Mark Thomas is 54, the NHS is 70, UK national average life expectancy is 84. If Mark makes it to 84 the NHS will be 100, what will they both look like? Based on a series of interviews with leading experts in and on the NHS and residencies in hospitals and surgeries and with director Nick Kent, Thomas uses his own demise to explore the state we’re in. What’s going wrong in our NHS, how it can go right and what the future might hold for all of us.

Review

Mark Thomas’ new show is a paean to the NHS – a passionate ode to what it is, the people who make it work, and what we stand to lose if we let it go. Engaging from the get-go, Thomas’ energized pacing and hand-gesture punctuation makes you sit up and take notice.

 

70 years after its inception the NHS – one of the last bastions of social responsibility still left in the UK – is on its knees. Destroyed first by the sell-offs to private companies begun by Blair and Brown, the systematic unraveling of this precious institution is being coldly continued by the Tory bastards who govern us. To assess the true value of the NHS, Thomas embarked upon a journey of discovery – talking to policy makers, clinicians, GPs and hospital managers.
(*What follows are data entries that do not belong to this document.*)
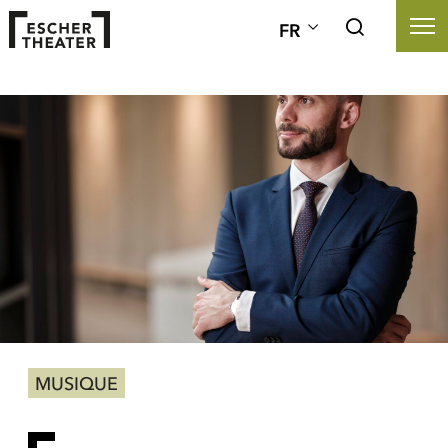
FR
MUSIQUE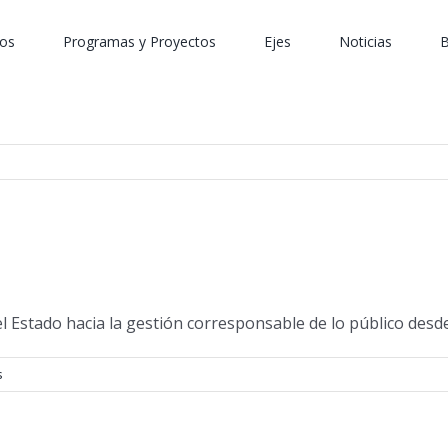
os
Programas y Proyectos
Ejes
Noticias
B
l Estado hacia la gestión corresponsable de lo público desde
s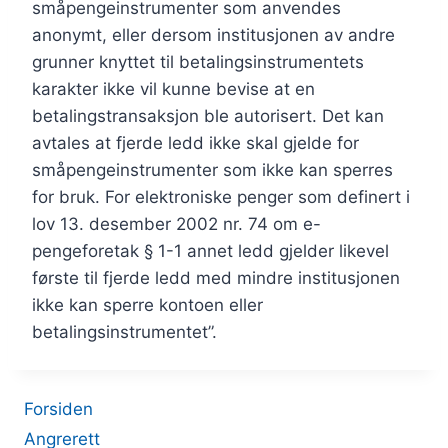
småpengeinstrumenter som anvendes
anonymt, eller dersom institusjonen av andre
grunner knyttet til betalingsinstrumentets
karakter ikke vil kunne bevise at en
betalingstransaksjon ble autorisert. Det kan
avtales at fjerde ledd ikke skal gjelde for
småpengeinstrumenter som ikke kan sperres
for bruk. For elektroniske penger som definert i
lov 13. desember 2002 nr. 74 om e-
pengeforetak § 1-1 annet ledd gjelder likevel
første til fjerde ledd med mindre institusjonen
ikke kan sperre kontoen eller
betalingsinstrumentet”.
Forsiden
Angrerett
This show is the results of those interviews and hands on experiences that Thomas had over the past year.

 

From being a bystander in an incredibly stressful A&E department, to chatting with the Chief Medical Officer of the UK, Thomas sees this sprawling institution from all angles. We hear about the policy decisions that shape the type of care we receive from our GPs, to meeting a delightful Irish woman with dementia and a filthy mouth.

 

Thomas takes on the personas of the people he spoke to, and brings them to life onstage, their photos projected onto a hospital screen behind him. They are a diverse bunch in both race and class; he speaks to nurses on a dementia ward and Lords who sit in parliament. Whilst they may be worlds apart, what comes across without a doubt is the dedication and care that the people who are on the ground and running the NHS bring to the table.

 

This is not a tale of woe – Thomas could easily have told stories of how underfunding of the NHS is forcing patients to lie in hospital corridors for hours, or how the stress of being so criminally understaffed is driving people away in droves. However, whilst these issues are discussed fully and eloquently, the overriding takeaway from the piece is just how lucky we are to have this institution that will treat you the same whether you are prince or pauper.

 

That’s not to say that there isn’t plenty of woe to be had – we hear the statistic that in the London borough where the Grenfell disaster took place, life expectancy differs by 22 years between the people who live next to Harrods and the people who live next to Grenfell. Health, Thomas points out, is about class, and there is no doubt that poorer health outcomes are equitable with poverty.

 

He also makes the incredibly important point, that even if the Tories pledge to keep the NHS going, if you at the same time cut the social care and other services that back up the work of the NHS, it will not be able to cope, and the system will fail.

 

Check Up is an important and timely show, and though he doesn’t state this explicitly, it should be a call to arms for us to stand up and fight for this precious institution before it is too late.